* Problem statement
Find out how many lines in the records have the string "Smart" in them, and state only that number.

Saved entries
=== Section Start ===

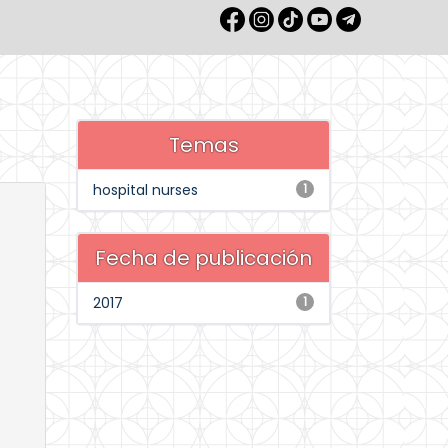
Temas
hospital nurses
1
Fecha de publicación
2017
1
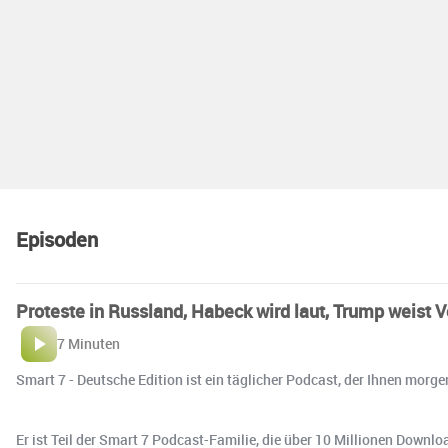
Episoden
Proteste in Russland, Habeck wird laut, Trump weist 
7 Minuten
Smart 7 - Deutsche Edition ist ein täglicher Podcast, der Ihnen morg
Er ist Teil der Smart 7 Podcast-Familie, die über 10 Millionen Downlo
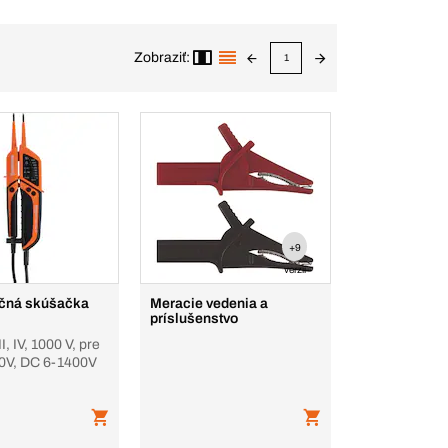
Zobraziť:
1
+9
verzií
kčná skúšačka
Meracie vedenia a
príslušenstvo
I, IV, 1000 V, pre
0V, DC 6-1400V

=== Section End ===

* Worked solution
2